Several years on from his directorial debut with Submarine, Richard Ayoade of The IT Crowd fame has brought alive the difficult text of Fyodor Dostoyevsky’s novella The Double by translating it to the big-screen.
Starring Jesse Eisenberg and Mia Wasikowska, this black comedy explores the life of Simon James – a timid young man scratching out a meagre existence in an impervious world. During the day, he works for a mysterious organisation where he completes menial tasks and is largely ignored. In the evenings, he spends his time visiting his scornful mother in a nursing home and spying on the woman of his dreams: copy girl Hannah, who lives in an apartment opposite his.
The film takes an expected twist when Simon is driven to extremes after finding out his life has been usurped by his doppelganger – James Simon – a character best described as a Jungian shadow, or rather, Simon’s subconscious. James is both Simon’s exact physical double and his opposite – a confident, charismatic young man with substance who is noticed by others. They initially become friends as James adopts a sympathetic façade to guide an awkward Simon towards winning over Hannah’s heart. However, to Simon’s horror, it soon becomes apparent that James has infiltrated and is taking over his life.

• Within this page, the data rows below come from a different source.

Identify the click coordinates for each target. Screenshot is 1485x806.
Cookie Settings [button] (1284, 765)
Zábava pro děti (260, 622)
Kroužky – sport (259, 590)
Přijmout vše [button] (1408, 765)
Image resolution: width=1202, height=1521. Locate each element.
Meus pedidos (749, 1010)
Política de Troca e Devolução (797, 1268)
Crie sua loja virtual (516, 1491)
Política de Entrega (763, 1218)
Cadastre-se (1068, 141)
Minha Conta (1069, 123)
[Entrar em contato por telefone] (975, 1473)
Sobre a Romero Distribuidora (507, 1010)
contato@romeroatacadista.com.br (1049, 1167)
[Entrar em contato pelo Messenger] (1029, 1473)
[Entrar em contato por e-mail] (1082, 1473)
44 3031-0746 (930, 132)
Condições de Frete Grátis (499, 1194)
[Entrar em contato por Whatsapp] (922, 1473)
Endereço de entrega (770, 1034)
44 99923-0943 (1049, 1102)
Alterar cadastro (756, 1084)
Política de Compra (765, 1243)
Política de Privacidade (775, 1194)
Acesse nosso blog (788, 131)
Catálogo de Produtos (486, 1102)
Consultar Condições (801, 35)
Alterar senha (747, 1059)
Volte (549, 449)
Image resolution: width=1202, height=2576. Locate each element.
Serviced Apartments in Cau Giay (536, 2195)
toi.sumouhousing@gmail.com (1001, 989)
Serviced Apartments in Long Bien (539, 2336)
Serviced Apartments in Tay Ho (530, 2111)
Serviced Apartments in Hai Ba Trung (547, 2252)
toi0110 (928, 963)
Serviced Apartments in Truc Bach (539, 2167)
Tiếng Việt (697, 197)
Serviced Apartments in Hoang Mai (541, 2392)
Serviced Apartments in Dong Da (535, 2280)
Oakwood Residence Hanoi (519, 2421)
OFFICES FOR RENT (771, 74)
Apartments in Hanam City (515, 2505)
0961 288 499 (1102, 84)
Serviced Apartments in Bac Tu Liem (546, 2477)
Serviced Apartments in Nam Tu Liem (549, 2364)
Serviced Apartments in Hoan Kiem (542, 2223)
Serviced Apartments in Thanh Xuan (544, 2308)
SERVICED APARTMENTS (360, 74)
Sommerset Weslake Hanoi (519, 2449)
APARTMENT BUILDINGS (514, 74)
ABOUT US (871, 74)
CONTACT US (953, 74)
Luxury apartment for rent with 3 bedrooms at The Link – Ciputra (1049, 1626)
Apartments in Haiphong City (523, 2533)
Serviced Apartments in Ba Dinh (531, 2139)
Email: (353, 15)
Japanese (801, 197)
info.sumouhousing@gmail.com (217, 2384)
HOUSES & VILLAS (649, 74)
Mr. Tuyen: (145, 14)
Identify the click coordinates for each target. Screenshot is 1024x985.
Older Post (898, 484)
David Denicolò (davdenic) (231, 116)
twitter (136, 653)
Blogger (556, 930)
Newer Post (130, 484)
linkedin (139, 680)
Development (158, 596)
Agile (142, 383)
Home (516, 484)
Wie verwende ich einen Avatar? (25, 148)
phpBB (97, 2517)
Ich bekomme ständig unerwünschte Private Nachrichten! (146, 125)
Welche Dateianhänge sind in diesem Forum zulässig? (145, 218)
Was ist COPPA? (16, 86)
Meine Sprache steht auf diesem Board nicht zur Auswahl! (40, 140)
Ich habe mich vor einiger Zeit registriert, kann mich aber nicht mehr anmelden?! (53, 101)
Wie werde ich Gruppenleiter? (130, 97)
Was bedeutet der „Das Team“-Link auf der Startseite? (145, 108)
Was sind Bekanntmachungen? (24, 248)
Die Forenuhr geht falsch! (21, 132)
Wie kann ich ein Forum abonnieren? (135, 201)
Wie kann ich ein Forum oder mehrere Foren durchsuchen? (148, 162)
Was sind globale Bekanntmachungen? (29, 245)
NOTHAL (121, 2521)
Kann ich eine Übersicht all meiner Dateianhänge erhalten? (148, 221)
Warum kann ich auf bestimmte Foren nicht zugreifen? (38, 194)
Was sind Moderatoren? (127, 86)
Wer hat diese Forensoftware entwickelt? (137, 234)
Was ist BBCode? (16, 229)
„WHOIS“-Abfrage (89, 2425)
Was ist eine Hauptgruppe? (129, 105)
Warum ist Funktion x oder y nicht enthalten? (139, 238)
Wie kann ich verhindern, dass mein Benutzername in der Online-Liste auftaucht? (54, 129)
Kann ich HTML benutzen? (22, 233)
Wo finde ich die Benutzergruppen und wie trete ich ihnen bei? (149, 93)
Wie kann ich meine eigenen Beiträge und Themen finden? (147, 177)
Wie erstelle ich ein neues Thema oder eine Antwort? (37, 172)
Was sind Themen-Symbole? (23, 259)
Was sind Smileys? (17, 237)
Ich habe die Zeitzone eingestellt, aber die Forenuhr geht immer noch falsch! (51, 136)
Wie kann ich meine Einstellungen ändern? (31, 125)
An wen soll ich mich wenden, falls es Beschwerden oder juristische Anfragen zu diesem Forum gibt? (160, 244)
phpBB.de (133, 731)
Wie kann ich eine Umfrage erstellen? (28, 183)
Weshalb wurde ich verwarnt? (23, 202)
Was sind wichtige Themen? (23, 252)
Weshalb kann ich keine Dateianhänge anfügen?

If you had Richard Ayoade type-cast as the comedic, socially awkward nerd Moss whom he portrays in The IT Crowd, then you will be surprised by his creativity and daring foray into this dark subject matter. With cinematography reminiscent of The Hudsucker Proxy, sweeping the viewer into a claustrophobic world, this film unleashes the psychological depths of repression. The Double is a surreal, all-consuming portrayal of the human psyche that has been forced to adapt in a largely skewed world. Do not expect to leave this film without a visceral sense of loneliness and introspective questions churning to spew forth.